Register usage is now kept in an array per register type and is
calculated for non jitted sections too.
Register usage can be per section (a sequence of either jitted or
nonjitted ops not separated by branches) or per basic block. This
allows later to avoid some register loads, when there are preserved
registers.[1][2]
There are some commented out trials, to optimize register load/stores,
but we have to solve at least [1] before going on here.
All allocated memory in jit.c is now freed (except for
REQUIRES_CONSTANT_POOL, which I don't know, what it does).
There are now more tunable defines in jit_emit.h, where per
architecture settings are kept:
- preserved registers
- dont allocate only once used registers
- allocate regs per section or per block
- align jump targets[3]
All have reasonable defaults, which map the old behaviour, so no
changes to architecture files should be needed currently.
[1] we currently have no information, that e.g. C<popi> changes the
parrot registers. For all other ops we have the ARGDIR flags. Proposed
change for pop opcodes: set ARGDIR_OUT on the opcode.
[2] when we know, that an external opcode doesn't throw an exception,
we could avoid saving registers too.
[3] I don't know, if it would be needed. I had some drastic slow down
in mops.pasm, when there was an odd branch target, but this was not
the reason actually, code size (or where the loop is located) seems to
be the culprit, s. end of jit/i386/jit_emit.h - does anyone know,
what's goin on here?
leo
The problem is that we do want to allocate a hardware register for a Parrot
register that is used only once in the section since the section can be
executed more than once, if you don't mind I want to remove
ALLOCATE_REGISTERS_ALWAYS.
Daniel Grunblatt.
> The problem is that we do want to allocate a hardware register for a Parrot
> register that is used only once in the section since the section can be
> executed more than once, if you don't mind I want to remove
> ALLOCATE_REGISTERS_ALWAYS.
I do mind, until all platform concerns are sorted out. On my Athlon the
inner loop in mops.pasm is as fast with one memory access as with two
registers.
We probably really want to allocate registers for RISC platforms where
we can, but not on i386, where a register is a rare ressource.

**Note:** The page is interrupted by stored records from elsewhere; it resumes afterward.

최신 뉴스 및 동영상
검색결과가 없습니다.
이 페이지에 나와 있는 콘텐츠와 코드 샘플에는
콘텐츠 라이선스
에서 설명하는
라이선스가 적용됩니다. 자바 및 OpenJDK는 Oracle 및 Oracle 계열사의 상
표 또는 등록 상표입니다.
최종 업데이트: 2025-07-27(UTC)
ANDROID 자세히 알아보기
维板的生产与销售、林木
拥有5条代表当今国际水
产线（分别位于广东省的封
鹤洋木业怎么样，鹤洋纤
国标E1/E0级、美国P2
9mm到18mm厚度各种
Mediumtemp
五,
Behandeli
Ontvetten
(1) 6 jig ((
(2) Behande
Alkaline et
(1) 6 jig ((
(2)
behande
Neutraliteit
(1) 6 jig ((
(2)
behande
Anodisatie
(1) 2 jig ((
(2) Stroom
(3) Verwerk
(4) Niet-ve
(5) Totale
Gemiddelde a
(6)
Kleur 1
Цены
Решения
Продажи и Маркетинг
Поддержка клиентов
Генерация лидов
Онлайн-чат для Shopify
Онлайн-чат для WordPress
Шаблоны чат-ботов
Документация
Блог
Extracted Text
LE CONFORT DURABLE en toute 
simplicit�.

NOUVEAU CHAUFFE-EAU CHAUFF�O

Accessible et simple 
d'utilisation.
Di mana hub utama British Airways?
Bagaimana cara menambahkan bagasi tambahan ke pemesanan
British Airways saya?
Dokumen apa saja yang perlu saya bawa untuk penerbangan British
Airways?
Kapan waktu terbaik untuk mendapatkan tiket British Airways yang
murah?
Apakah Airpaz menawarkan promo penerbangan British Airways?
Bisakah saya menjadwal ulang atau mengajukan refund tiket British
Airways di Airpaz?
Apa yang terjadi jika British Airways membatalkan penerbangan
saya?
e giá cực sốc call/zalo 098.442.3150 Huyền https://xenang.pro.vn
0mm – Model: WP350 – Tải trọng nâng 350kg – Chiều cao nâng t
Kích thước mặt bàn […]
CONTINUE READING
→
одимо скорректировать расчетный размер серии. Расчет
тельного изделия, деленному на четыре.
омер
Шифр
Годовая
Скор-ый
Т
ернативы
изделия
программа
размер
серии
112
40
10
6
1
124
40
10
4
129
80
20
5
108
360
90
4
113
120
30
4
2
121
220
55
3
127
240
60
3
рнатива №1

It doesn't harm to keep it. And platforms can turn it on or off.
> Daniel Grunblatt.
leo
But that's not true on my Intel PIII nor on my PI 233. I get a 50% speed up on
both.
>
> We probably really want to allocate registers for RISC platforms where
> we can, but not on i386, where a register is a rare ressource.
>
> It doesn't harm to keep it. And platforms can turn it on or off.
Keep it for what?
If there is any other thing in the section that deserves a register more than
it, that's OK, but if there won't be anything else using it why will we keep
it?
>
> > Daniel Grunblatt.
>
> leo
> But that's not true on my Intel PIII nor on my PI 233. I get a 50% speed up on
> both.
Ok then - it's gone.
Thanks for your input and your compile fix commit,
leo